The sampling grid distribution on the workpiece is illustrated in Figure 1. The nine-probe array executes a synchronized scan along the predefined trajectory, enabling each sampling point $C_{ij}$ to be interrogated from nine unique spatial positions. This multi-orientation measurement strategy facilitates redundant data acquisition for subsequent error separation.

For each horizontal probe group (e.g., V₁, V₂, V₃), three collinear probes sequentially measure points along a common row. The acquired displacement data for each row is processed using the error separation algorithm mentioned in this chapter to separate the motion error of the X-direction guide rail R(x) and the workpiece surface shape error S(x) from the probe measurement value. Yielding the workpiece surface shape error matrix $S_{x1}$ after traversing all rows.

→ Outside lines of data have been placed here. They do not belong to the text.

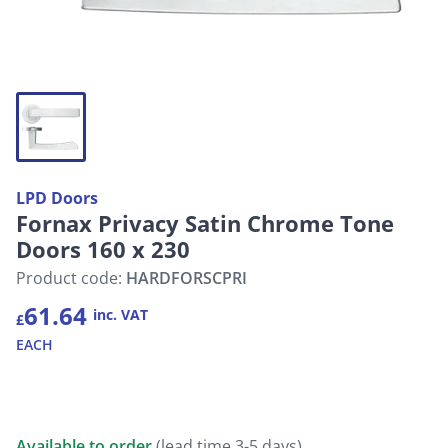
LPD Doors
Fornax Privacy Satin Chrome Tone
Doors 160 x 230
Product code:
HARDFORSCPRI
61.64
inc. VAT
£
EACH
Available to order
(lead time 3-5 days)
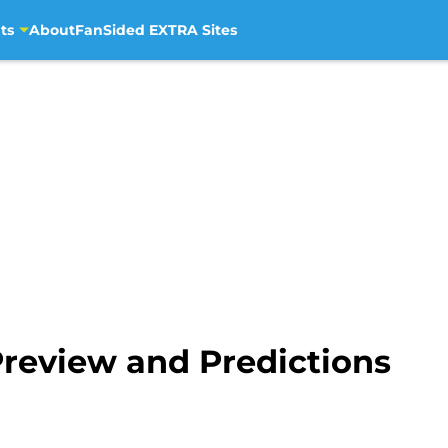
ts
About
FanSided EXTRA Sites
Preview and Predictions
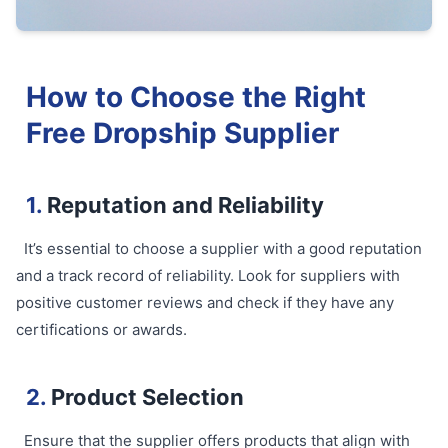
How to Choose the Right
Free Dropship Supplier
1.
Reputation and Reliability
It’s essential to choose a supplier with a good reputation
and a track record of reliability. Look for suppliers with
positive customer reviews and check if they have any
certifications or awards.
2.
Product Selection
Ensure that the supplier offers products that align with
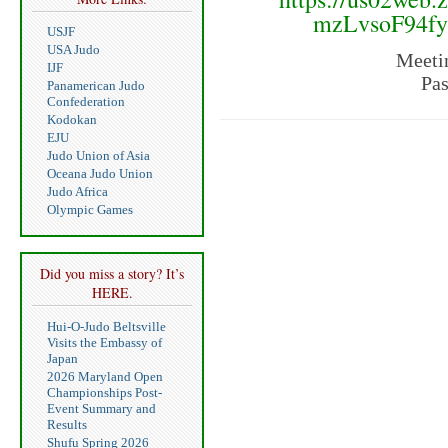
mzLvsoF94f
USJF
USA Judo
Meeti
IJF
Pa
Panamerican Judo
Confederation
Kodokan
EJU
Judo Union of Asia
Oceana Judo Union
Judo Africa
Olympic Games
Did you miss a story? It’s
HERE.
Hui-O-Judo Beltsville
Visits the Embassy of
Japan
2026 Maryland Open
Championships Post-
Event Summary and
Results
Shufu Spring 2026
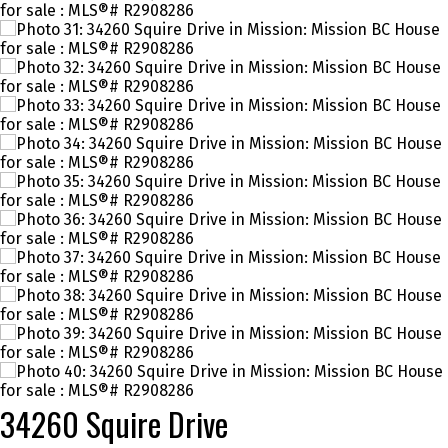
34260 Squire Drive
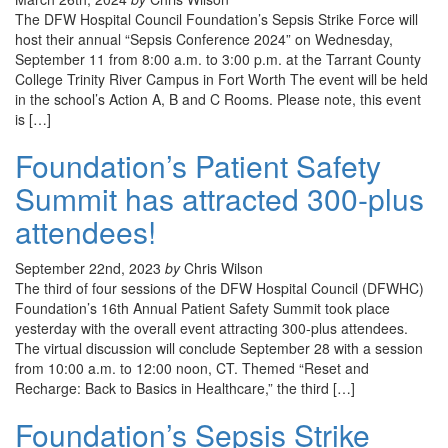
The DFW Hospital Council Foundation’s Sepsis Strike Force will
host their annual “Sepsis Conference 2024” on Wednesday,
September 11 from 8:00 a.m. to 3:00 p.m. at the Tarrant County
College Trinity River Campus in Fort Worth The event will be held
in the school’s Action A, B and C Rooms. Please note, this event
is […]
Foundation’s Patient Safety
Summit has attracted 300-plus
attendees!
September 22nd, 2023
by
Chris Wilson
The third of four sessions of the DFW Hospital Council (DFWHC)
Foundation’s 16th Annual Patient Safety Summit took place
yesterday with the overall event attracting 300-plus attendees.
The virtual discussion will conclude September 28 with a session
from 10:00 a.m. to 12:00 noon, CT. Themed “Reset and
Recharge: Back to Basics in Healthcare,” the third […]
Foundation’s Sepsis Strike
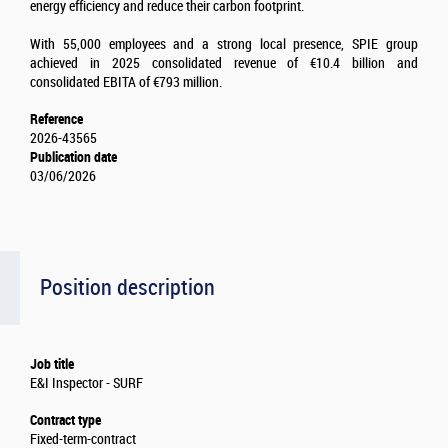
energy efficiency and reduce their carbon footprint.
With 55,000 employees and a strong local presence, SPIE group
achieved in 2025 consolidated revenue of €10.4 billion and
consolidated EBITA of €793 million.
Reference
2026-43565
Publication date
03/06/2026
Position description
Job title
E&I Inspector - SURF
Contract type
Fixed-term-contract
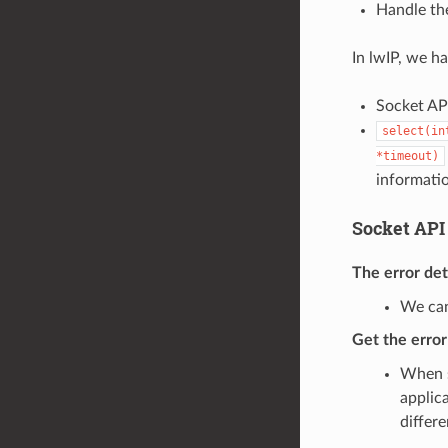
Handle the
In lwIP, we h
Socket API
select(in
*timeout)
informati
Socket API
The error de
We can
Get the erro
When s
applic
differ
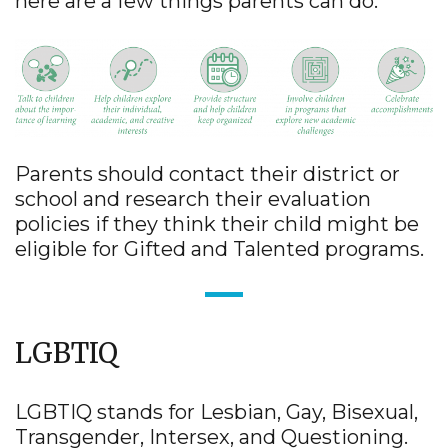
here are a few things parents can do:
Parents should contact their district or
school and research their evaluation
policies if they think their child might be
eligible for Gifted and Talented programs.
LGBTIQ
LGBTIQ stands for Lesbian, Gay, Bisexual,
Transgender, Intersex, and Questioning.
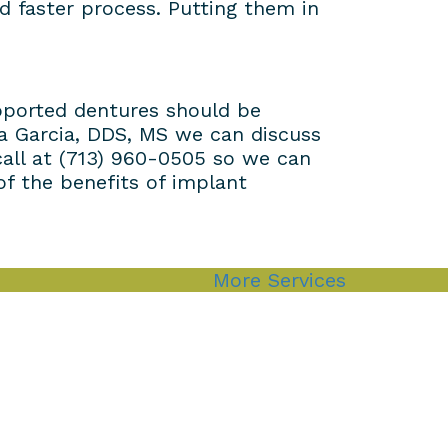
d faster process. Putting them in
upported dentures should be
dra Garcia, DDS, MS we can discuss
call at (713) 960-0505 so we can
f the benefits of implant
More Services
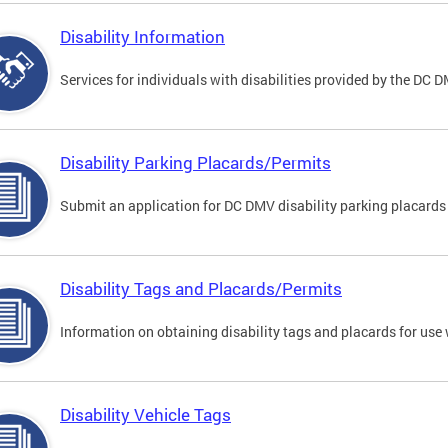
Disability Information
Services for individuals with disabilities provided by the DC 
Disability Parking Placards/Permits
Submit an application for DC DMV disability parking placards
Disability Tags and Placards/Permits
Information on obtaining disability tags and placards for use 
Disability Vehicle Tags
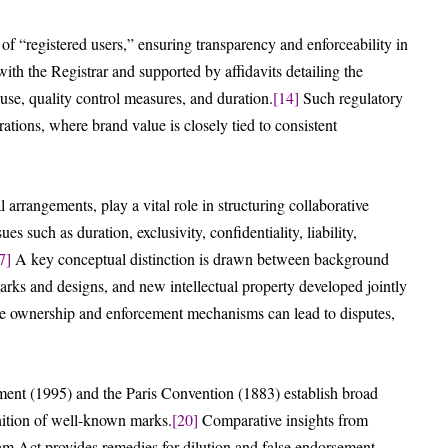
 of “registered users,” ensuring transparency and enforceability in
th the Registrar and supported by affidavits detailing the
 use, quality control measures, and duration.
[14]
Such regulatory
rations, where brand value is closely tied to consistent
rrangements, play a vital role in structuring collaborative
s such as duration, exclusivity, confidentiality, liability,
7]
A key conceptual distinction is drawn between background
marks and designs, and new intellectual property developed jointly
ine ownership and enforcement mechanisms can lead to disputes,
ent (1995) and the Paris Convention (1883) establish broad
nition of well-known marks.
[20]
Comparative insights from
ham Act provides remedies for dilution and false endorsement,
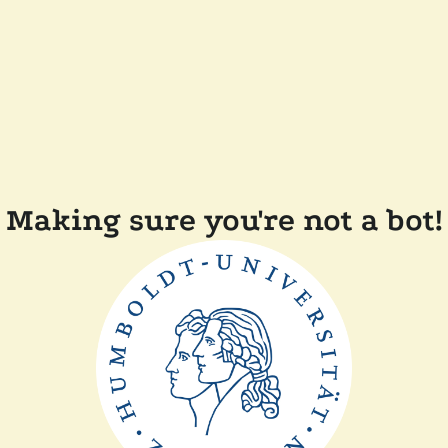
Making sure you're not a bot!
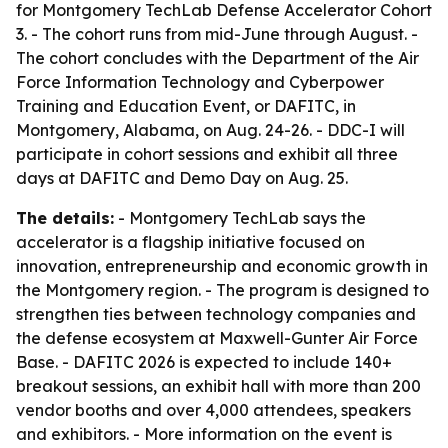
for Montgomery TechLab Defense Accelerator Cohort
3. - The cohort runs from mid-June through August. -
The cohort concludes with the Department of the Air
Force Information Technology and Cyberpower
Training and Education Event, or DAFITC, in
Montgomery, Alabama, on Aug. 24-26. - DDC-I will
participate in cohort sessions and exhibit all three
days at DAFITC and Demo Day on Aug. 25.
The details:
- Montgomery TechLab says the
accelerator is a flagship initiative focused on
innovation, entrepreneurship and economic growth in
the Montgomery region. - The program is designed to
strengthen ties between technology companies and
the defense ecosystem at Maxwell-Gunter Air Force
Base. - DAFITC 2026 is expected to include 140+
breakout sessions, an exhibit hall with more than 200
vendor booths and over 4,000 attendees, speakers
and exhibitors. - More information on the event is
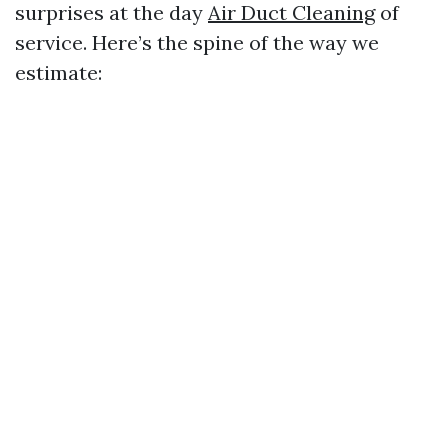
surprises at the day
Air Duct Cleaning
of
service. Here’s the spine of the way we
estimate:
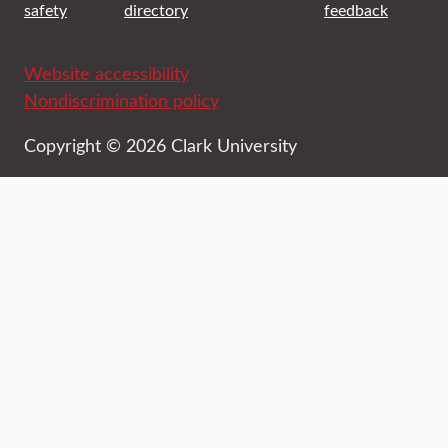
safety
directory
feedback
Website accessibility
Nondiscrimination policy
Copyright © 2026 Clark University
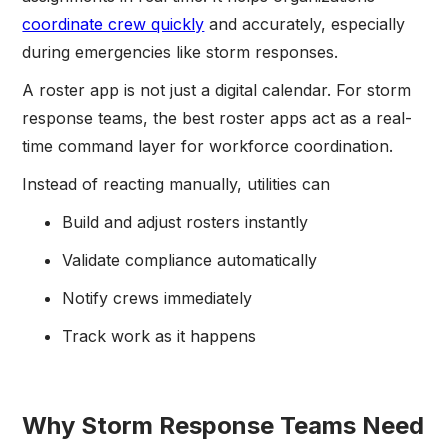
coordinate crew quickly
and accurately, especially
during emergencies like storm responses.
A roster app is not just a digital calendar. For storm
response teams, the best roster apps act as a real-
time command layer for workforce coordination.
Instead of reacting manually, utilities can
Build and adjust rosters instantly
Validate compliance automatically
Notify crews immediately
Track work as it happens
Why Storm Response Teams Need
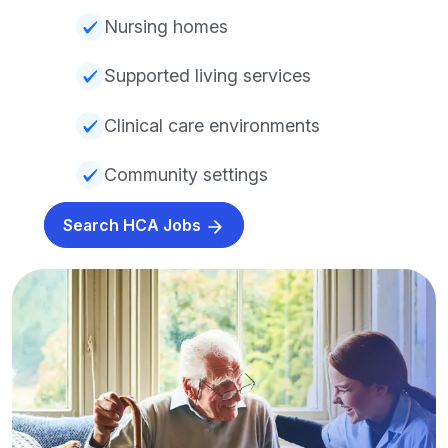
Nursing homes
Supported living services
Clinical care environments
Community settings
Search HCA Jobs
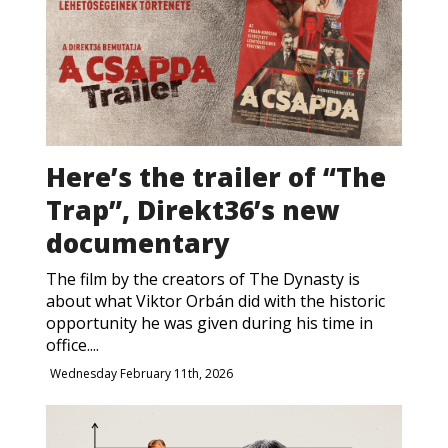
Here’s the trailer of “The
Trap”, Direkt36’s new
documentary
The film by the creators of The Dynasty is
about what Viktor Orbán did with the historic
opportunity he was given during his time in
office....
Wednesday February 11th, 2026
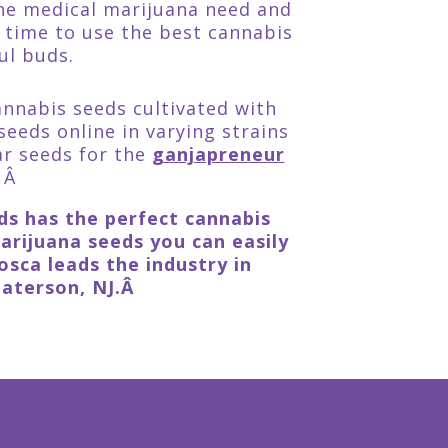
the medical marijuana need and
 time to use the best cannabis
ul buds.
annabis seeds cultivated with
seeds online in varying strains
ar seeds for the
ganjapreneur
Â Â
eds has the perfect cannabis
rijuana seeds you can easily
sca leads the industry in
Paterson, NJ.Â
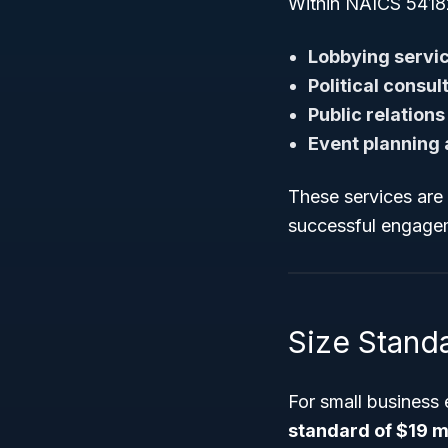
Within NAICS 541820
Lobbying servi
Political consul
Public relations
Event planning
These services are 
successful engagem
Size Standa
For small business
standard of $19 mi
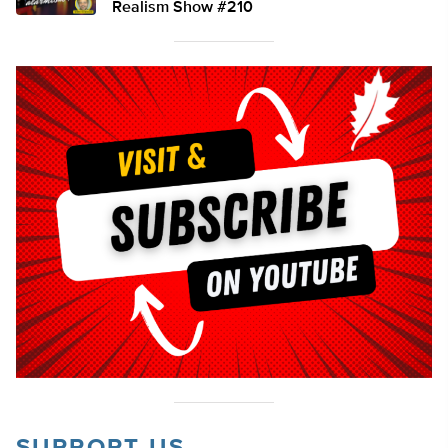
Realism Show #210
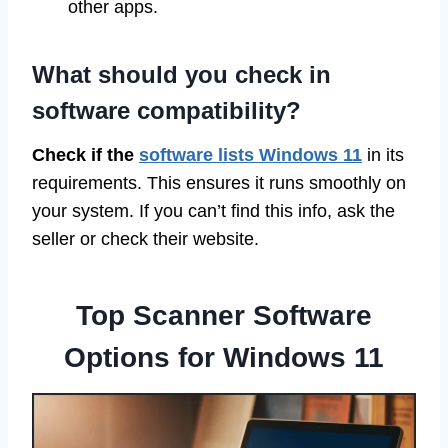
other apps.
What should you check in
software compatibility?
Check if the
software lists Windows 11
in its
requirements. This ensures it runs smoothly on
your system. If you can’t find this info, ask the
seller or check their website.
Top Scanner Software
Options for Windows 11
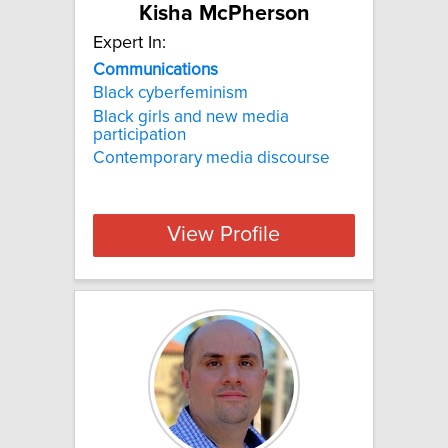
Kisha McPherson
Expert In:
Communications
Black cyberfeminism
Black girls and new media
participation
Contemporary media discourse
View Profile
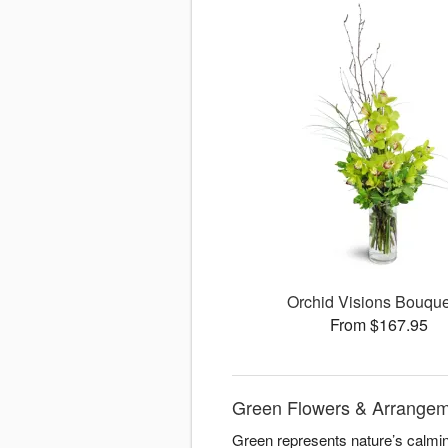
Orchid Visions Bouqu
From $167.95
Green Flowers & Arrangeme
Green represents nature’s calming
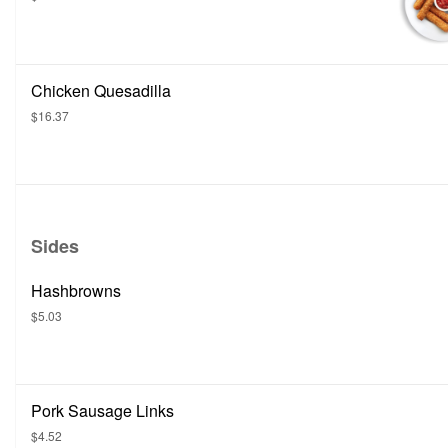
Chicken Quesadilla
$16.37
Sides
Hashbrowns
$5.03
Pork Sausage Links
$4.52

$$S_{x1}=\left[\begin{array}{ccccc}0& S_{01}& S_{02}& \dots & S_{0N}\\ S_{10}& S_{11}& S_{12}& \dots & S_{1N}\\ ⋮& ⋮& ⋮& \ddots & ⋮\\ S_{(M-1)0}& S_{\left(M-1\right)1}& S_{\left(M-1\right)2}& \dots & S_{\left(M-1\right)N}\\ S_{M0}& S_{M1}& S_{M2}& \dots & S_{MN}\end{array}\right]$$

(9)

Analogous processes are applied to the remaining two horizontal probe groups, generating matrices $S_{x2}$ and $S_{x3}$. Each matrix $S_{xn}(\mathrm{n}=\mathrm{1,2},3)$ is an $M\times N$ array, where $M$ denotes the number of rows and $N$ denotes the number of sampling points per row.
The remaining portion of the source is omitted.